(Beginning of EXERCISE DATA)

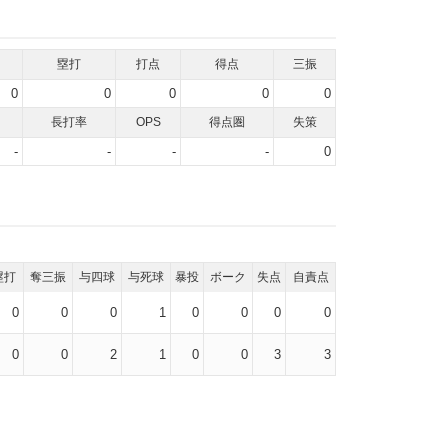
塁打
打点
得点
三振
0
0
0
0
0
長打率
OPS
得点圏
失策
-
-
-
-
0
塁打
奪三振
与四球
与死球
暴投
ボーク
失点
自責点
0
0
0
1
0
0
0
0
0
0
2
1
0
0
3
3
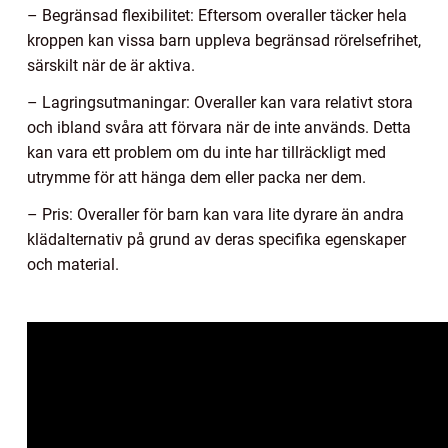
– Begränsad flexibilitet: Eftersom overaller täcker hela
kroppen kan vissa barn uppleva begränsad rörelsefrihet,
särskilt när de är aktiva.
– Lagringsutmaningar: Overaller kan vara relativt stora
och ibland svåra att förvara när de inte används. Detta
kan vara ett problem om du inte har tillräckligt med
utrymme för att hänga dem eller packa ner dem.
– Pris: Overaller för barn kan vara lite dyrare än andra
klädalternativ på grund av deras specifika egenskaper
och material.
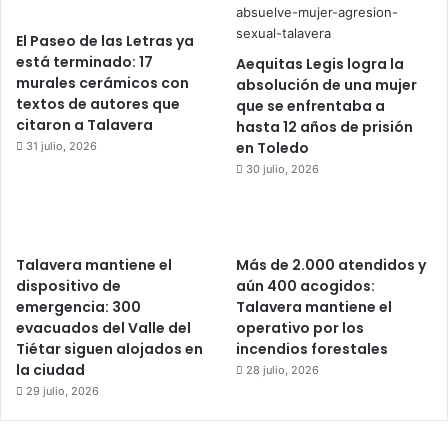
El Paseo de las Letras ya
está terminado: 17
Aequitas Legis logra la
murales cerámicos con
absolución de una mujer
textos de autores que
que se enfrentaba a
citaron a Talavera
hasta 12 años de prisión
en Toledo
31 julio, 2026
30 julio, 2026
Talavera mantiene el
Más de 2.000 atendidos y
dispositivo de
aún 400 acogidos:
emergencia: 300
Talavera mantiene el
evacuados del Valle del
operativo por los
Tiétar siguen alojados en
incendios forestales
la ciudad
28 julio, 2026
29 julio, 2026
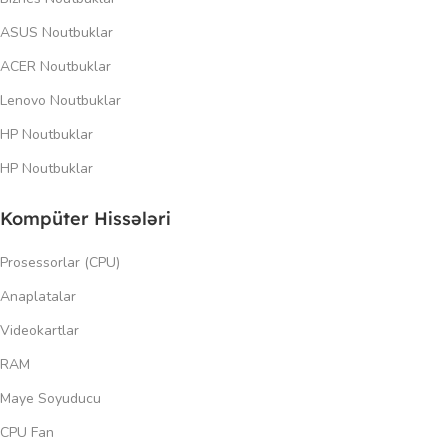
ASUS Noutbuklar
ACER Noutbuklar
Lenovo Noutbuklar
HP Noutbuklar
HP Noutbuklar
Kompüter Hissələri
Prosessorlar (CPU)
Anaplatalar
Videokartlar
RAM
Maye Soyuducu
CPU Fan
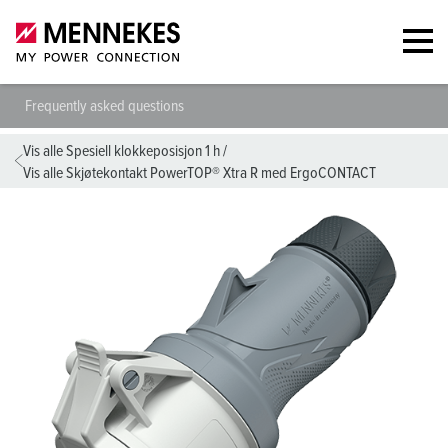
Frequently asked questions
Vis alle Spesiell klokkeposisjon 1 h
/
Vis alle Skjøtekontakt PowerTOP® Xtra R med ErgoCONTACT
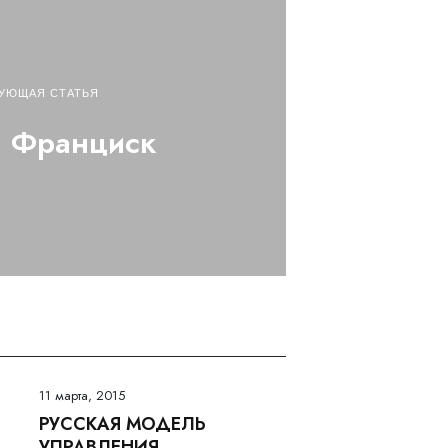
УЮЩАЯ СТАТЬЯ
й Франциск
11 марта, 2015
РУССКАЯ МОДЕЛЬ
УПРАВЛЕНИЯ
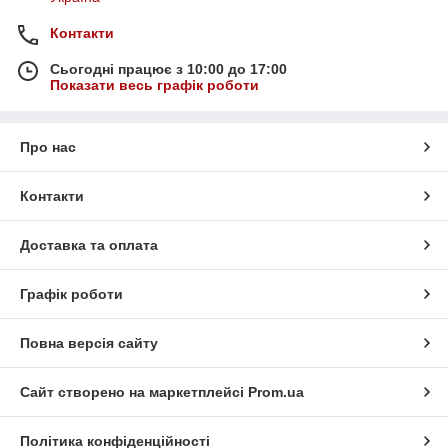
Контакти
Сьогодні працює з 10:00 до 17:00
Показати весь графік роботи
Про нас
Контакти
Доставка та оплата
Графік роботи
Повна версія сайту
Сайт створено на маркетплейсі
Prom.ua
Політика конфіденційності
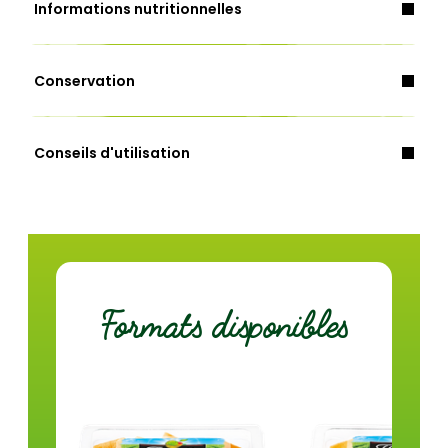
Informations nutritionnelles
Conservation
Energie (Kcal)
40
Conseils d'utilisation
Energie (Kj)
169
Matières grasses (g)
0,3
dont acides gras saturés (g)
0,1
Glucides (g)
7,5
Formats disponibles
dont sucres (g)
5,6
Fibres (g)
1,9
Protéines (g)
0,9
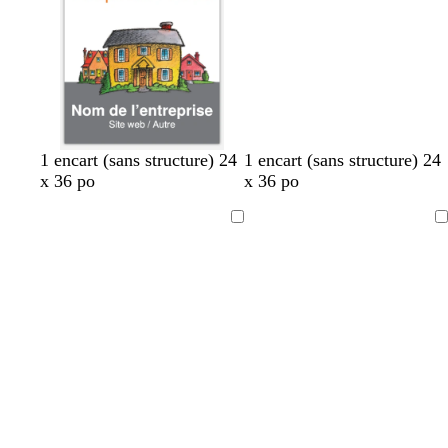
1 encart (sans structure) 24
1 encart (sans structure) 24
x 36 po
x 36 po
Chargement
Chargement
en
en
cours
cours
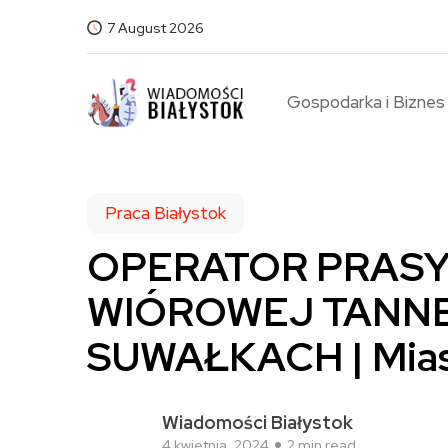
7 August 2026
Gospodarka i Biznes
Praca Białystok
OPERATOR PRASY
WIÓROWEJ TANNE S
SUWAŁKACH | Mias
Wiadomości Białystok
4 kwietnia, 2024
2 min read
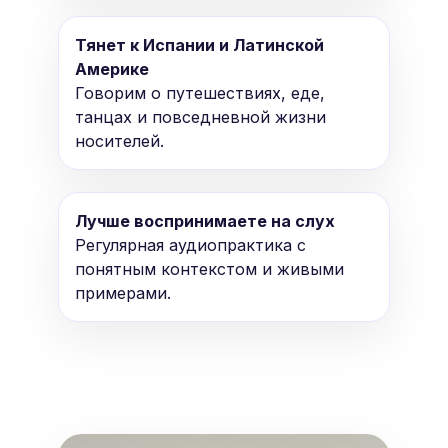
Тянет к Испании и Латинской
Америке
Говорим о путешествиях, еде,
танцах и повседневной жизни
носителей.
Лучше воспринимаете на слух
Регулярная аудиопрактика с
понятным контекстом и живыми
примерами.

(End of EXERCISE DATA)

The goal is an exact reprint of the entries, leaving out the pictures.

> _RESPONSE BELOW_
塁打
打点
得点
三振
0
0
0
0
0
長打率
OPS
得点圏
失策
-
-
-
-
0
塁打
奪三振
与四球
与死球
暴投
ボーク
失点
自責点
0
0
0
1
0
0
0
0
0
0
2
1
0
0
3
3
– Begränsad flexibilitet: Eftersom overaller täcker hela
kroppen kan vissa barn uppleva begränsad rörelsefrihet,
särskilt när de är aktiva.
– Lagringsutmaningar: Overaller kan vara relativt stora
och ibland svåra att förvara när de inte används. Detta
kan vara ett problem om du inte har tillräckligt med
utrymme för att hänga dem eller packa ner dem.
– Pris: Overaller för barn kan vara lite dyrare än andra
klädalternativ på grund av deras specifika egenskaper
och material.
El Paseo de las Letras ya
está terminado: 17
Aequitas Legis logra la
murales cerámicos con
absolución de una mujer
textos de autores que
que se enfrentaba a
citaron a Talavera
hasta 12 años de prisión
en Toledo
31 julio, 2026
30 julio, 2026
Talavera mantiene el
Más de 2.000 atendidos y
dispositivo de
aún 400 acogidos:
emergencia: 300
Talavera mantiene el
evacuados del Valle del
operativo por los
Tiétar siguen alojados en
incendios forestales
la ciudad
28 julio, 2026
29 julio, 2026
ASUS Noutbuklar
ACER Noutbuklar
Lenovo Noutbuklar
HP Noutbuklar
HP Noutbuklar
Kompüter Hissələri
Prosessorlar (CPU)
Anaplatalar
Videokartlar
RAM
Maye Soyuducu
CPU Fan
Frequently asked questions
Vis alle Spesiell klokkeposisjon 1 h
/
Vis alle Skjøtekontakt PowerTOP® Xtra R med ErgoCONTACT
УЮЩАЯ СТАТЬЯ
й Франциск
11 марта, 2015
РУССКАЯ МОДЕЛЬ
УПРАВЛЕНИЯ
Контакти
Сьогодні працює з 10:00 до 17:00
Показати весь графік роботи
Про нас
Контакти
Доставка та оплата
Графік роботи
Повна версія сайту
Сайт створено на маркетплейсі
Prom.ua
Політика конфіденційності
Informations nutritionnelles
Conservation
Energie (Kcal)
40
Conseils d'utilisation
Energie (Kj)
169
Matières grasses (g)
0,3
dont acides gras saturés (g)
0,1
Glucides (g)
7,5
Formats disponibles
dont sucres (g)
5,6
Fibres (g)
1,9
Protéines (g)
0,9
1 encart (sans structure) 24
1 encart (sans structure) 24
x 36 po
x 36 po
Chargement
Chargement
en
en
cours
cours
7 August 2026
Gospodarka i Biznes
Praca Białystok
OPERATOR PRASY
WIÓROWEJ TANNE S
SUWAŁKACH | Mias
Wiadomości Białystok
4 kwietnia, 2024
2 min read
Тянет к Испании и Латинской
Америке
Говорим о путешествиях, еде,
танцах и повседневной жизни
носителей.
Лучше воспринимаете на слух
Регулярная аудиопрактика с
понятным контекстом и живыми
примерами.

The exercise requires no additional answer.